:: Transcribed page contents ::
================

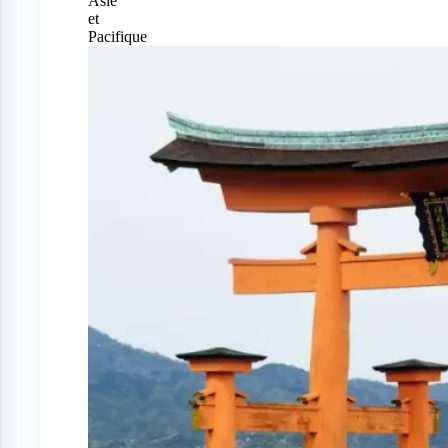
Asie
et
Pacifique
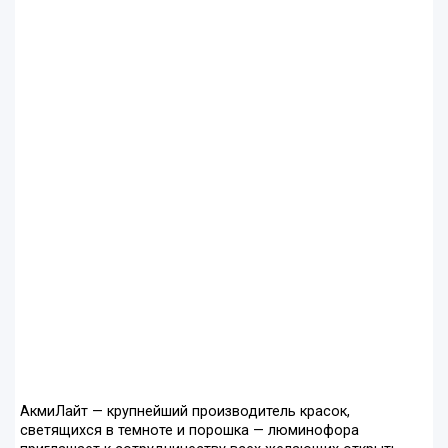
АкмиЛайт — крупнейший производитель красок,
светящихся в темноте и порошка — люминофора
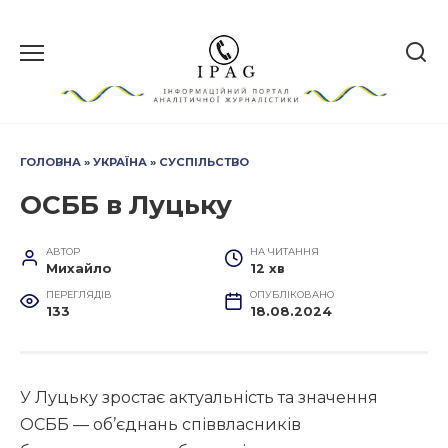
Перейти
до
вмісту
ГОЛОВНА
»
УКРАЇНА
»
СУСПІЛЬСТВО
ОСББ в Луцьку
АВТОР
НА ЧИТАННЯ
Михайло
12 хв
ПЕРЕГЛЯДІВ
ОПУБЛІКОВАНО
133
18.08.2024
У Луцьку зростає актуальність та значення
ОСББ — об’єднань співвласників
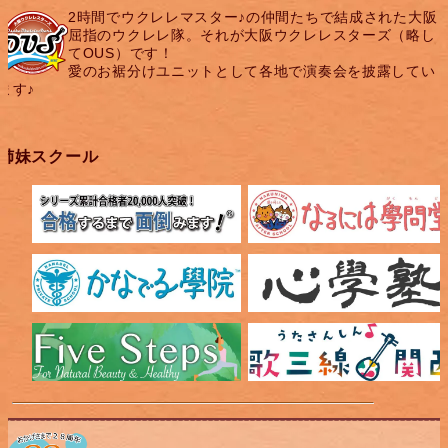
2時間でウクレレマスター♪の仲間たちで結成された大阪
屈指のウクレレ隊。それが大阪ウクレレスターズ（略し
てOUS）です！
愛のお裾分けユニットとして各地で演奏会を披露してい
ます♪
姉妹スクール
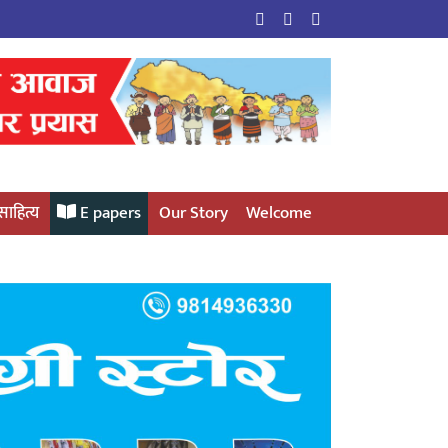
साहित्य
E papers
Our Story
Welcome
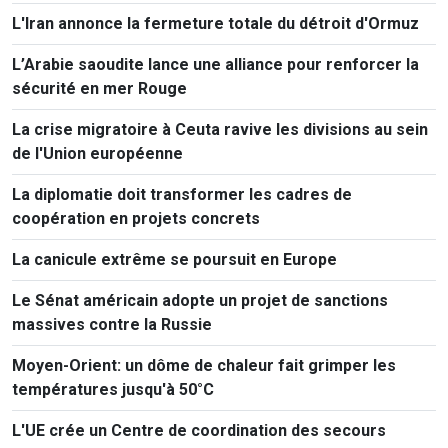
L'Iran annonce la fermeture totale du détroit d'Ormuz
L’Arabie saoudite lance une alliance pour renforcer la
sécurité en mer Rouge
La crise migratoire à Ceuta ravive les divisions au sein
de l'Union européenne
La diplomatie doit transformer les cadres de
coopération en projets concrets
La canicule extrême se poursuit en Europe
Le Sénat américain adopte un projet de sanctions
massives contre la Russie
Moyen-Orient: un dôme de chaleur fait grimper les
températures jusqu'à 50°C
L'UE crée un Centre de coordination des secours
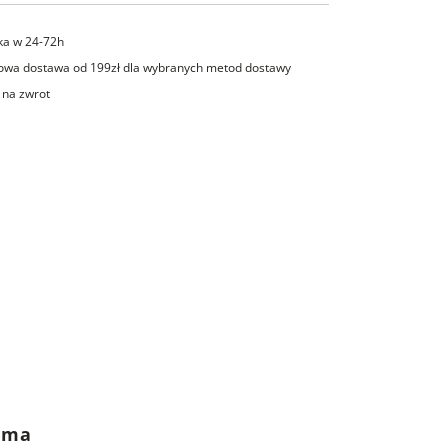
ka w 24-72h
wa dostawa od 199zł dla wybranych metod dostawy
 na zwrot
rama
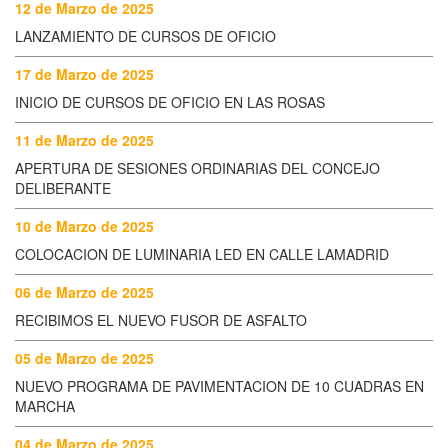
12 de Marzo de 2025
LANZAMIENTO DE CURSOS DE OFICIO
17 de Marzo de 2025
INICIO DE CURSOS DE OFICIO EN LAS ROSAS
11 de Marzo de 2025
APERTURA DE SESIONES ORDINARIAS DEL CONCEJO
DELIBERANTE
10 de Marzo de 2025
COLOCACION DE LUMINARIA LED EN CALLE LAMADRID
06 de Marzo de 2025
RECIBIMOS EL NUEVO FUSOR DE ASFALTO
05 de Marzo de 2025
NUEVO PROGRAMA DE PAVIMENTACION DE 10 CUADRAS EN
MARCHA
04 de Marzo de 2025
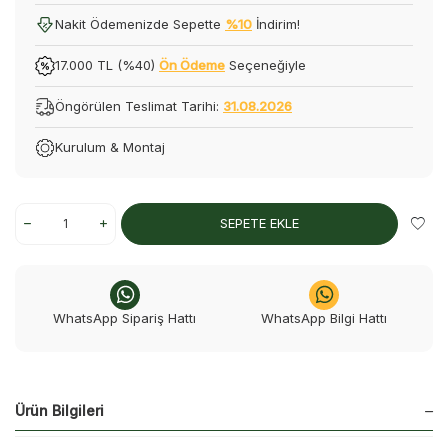
Nakit Ödemenizde Sepette
%10
İndirim!
17.000 TL (%40)
Ön Ödeme
Seçeneğiyle
Öngörülen Teslimat Tarihi:
31.08.2026
Kurulum & Montaj
SEPETE EKLE
WhatsApp Sipariş Hattı
WhatsApp Bilgi Hattı
Ürün Bilgileri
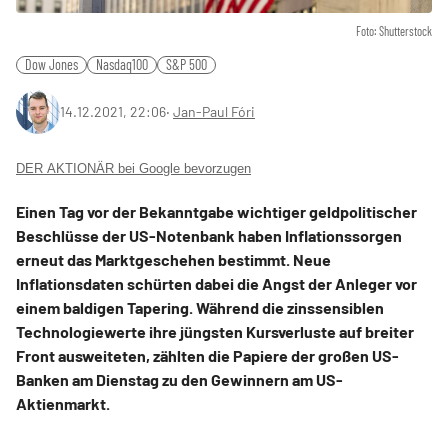
Foto: Shutterstock
Dow Jones
Nasdaq100
S&P 500
14.12.2021, 22:06
‧
Jan-Paul Fóri
DER AKTIONÄR bei Google bevorzugen
Einen Tag vor der Bekanntgabe wichtiger geldpolitischer
Beschlüsse der US-Notenbank haben Inflationssorgen
erneut das Marktgeschehen bestimmt. Neue
Inflationsdaten schürten dabei die Angst der Anleger vor
einem baldigen Tapering. Während die zinssensiblen
Technologiewerte ihre jüngsten Kursverluste auf breiter
Front ausweiteten, zählten die Papiere der großen US-
Banken am Dienstag zu den Gewinnern am US-
Aktienmarkt.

================

:: Task requirements ::
Review the preceding data and report every line that includes the string "NUEVO".

:: Solution for this exercise ::
RECIBIMOS EL NUEVO FUSOR DE ASFALTO
NUEVO PROGRAMA DE PAVIMENTACION DE 10 CUADRAS EN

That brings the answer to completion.